The authors of article 4 (Carter and Black) and article 5 (Hunter) have tackled the neglected issue of leisure noise exposure for young adults with hearing loss. Because most of the leisure noise research looks at effects on normal hearers, and because much of the general audiological literature focuses either on young children or older adults, the cohort studied in these articles is a breath of fresh air. Readers will also notice that both articles include qualitative data, a methodology that deserves greater attention. Although our discipline (and many others) tends to emphasize the rigor of numbers, taking the time to talk to people and look for patterns in their words can often provide insights that numbers cannot.

Carter and Black's findings suggest that awareness about noise-related risks to hearing are similar in young people with and without hearing loss, and yet self-protective behavior remains minimal. Because many individuals with hearing loss rely on amplification of sound by hearing aids, clinicians need to consider the potential impact of leisure noise on clients' hearing and find ways to balance the need for both audibility and suitable hearing protection in high-noise environments.

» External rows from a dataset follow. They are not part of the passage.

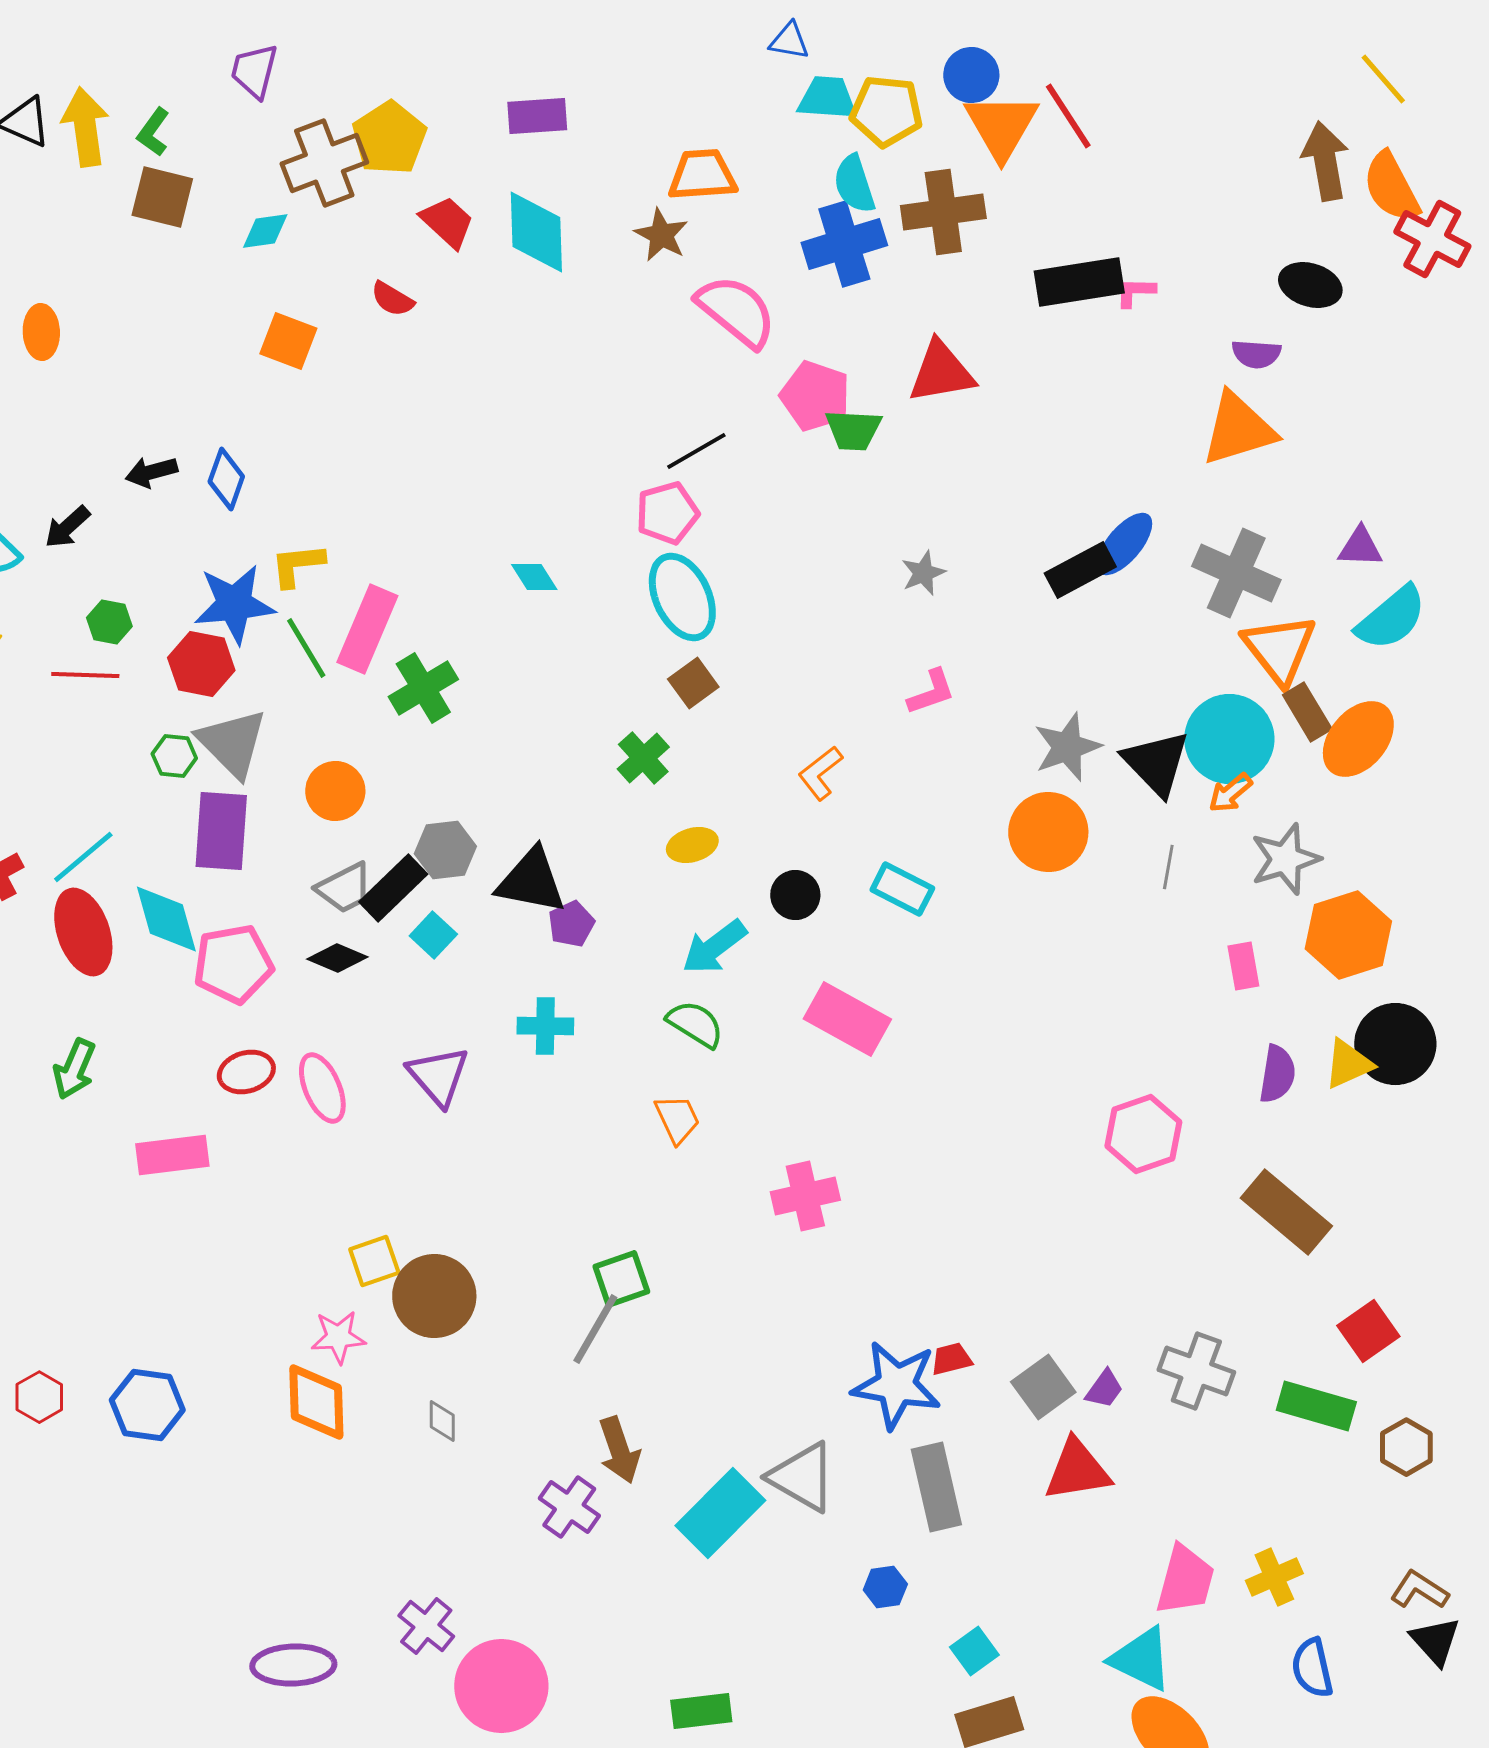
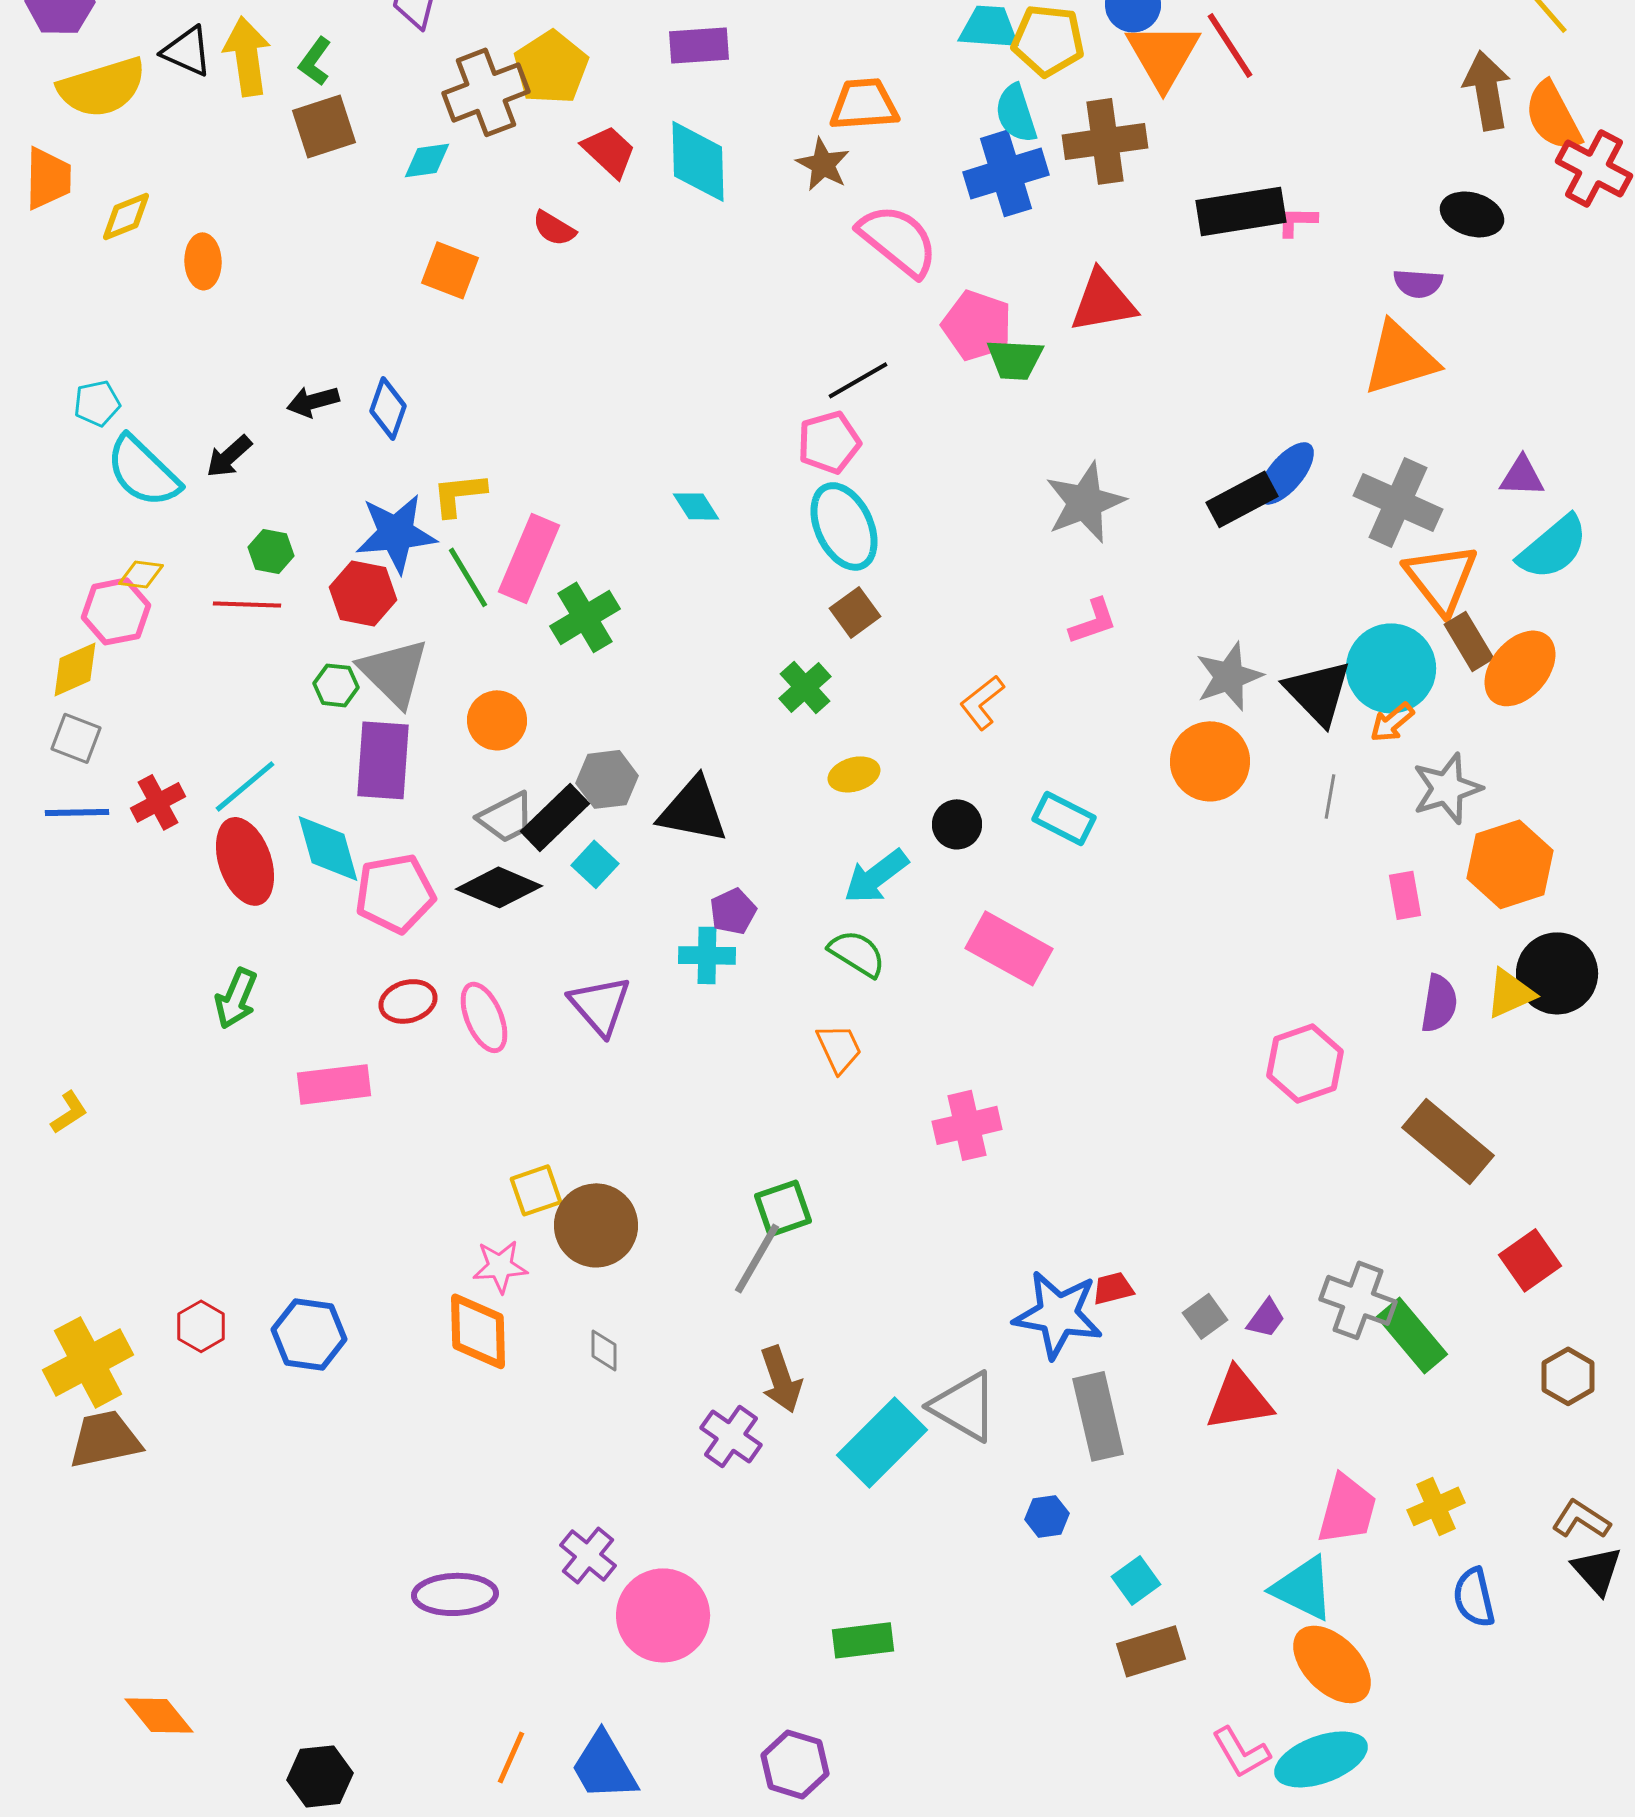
brown square: (162, 197) -> (324, 126), turned -32
gray star: (923, 573) -> (1085, 502), size x1.8
purple pentagon: (571, 924) -> (733, 911), moved
black diamond: (337, 958) -> (499, 887), size x1.4
gray square: (1043, 1387) -> (1205, 1316), size x0.7
green rectangle: (1316, 1406) -> (1412, 1335), moved, turned 34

Hunter shows that people with hearing problems exhibit a range of different attitudes and behaviors in relation to noise exposure. Perhaps most surprisingly, she found that despite some people acknowledging that their problems were noise-related, they continued to expose themselves to excessive noise levels. The variety of responses and the failure of some young people to regard their symptoms as a wake-up call suggests that the challenge we face as hearing health promoters is every bit as difficult as suspected.

The final article in the collection is from Welch and Fremaux, who outline a new model of loudness in the context of music venues. It is a thought-provoking read that brings together physiology, classical conditioning, and the literature on emotional responses to music. The authors make a compelling case that loud music is a kind of vicious cycle of adaptation, conditioning, and expectation. Thinking about loudness in this way can help us to understand why music is often played at such high levels, but it also can help us to think about new ways we might address the management of sound levels at music venues and identify the audience most likely to respond to our hearing loss prevention messages.

The six articles presented here are the result of many years of research and many hours of writing, editing, and revising. I would like to thank the reviewers for their time and expertise, but most of all, I would like to thank the authors who contributed their work and engaged so willingly in the process of creating this issue. Finally, I encourage clinicians and researchers to consider their role in the promotion of hearing health. Often we are focused on our own practice, but occasionally it is good to look beyond our boundaries and seek opportunities to broaden our reach beyond fitting devices or measuring noise levels. I urge all of us to promote hearing health and encourage behavior change wherever we can—not only in individuals, but also in the wider community. Talk to your clients, your clients' families, your students, and your research participants, and do not be afraid to discuss sound levels with your child's school principal, your partner's garage band, your neighborhood café owner, or your local government representatives. Sustainable change is possible, but not before we all send out a few more ripples, both upstream and downstream.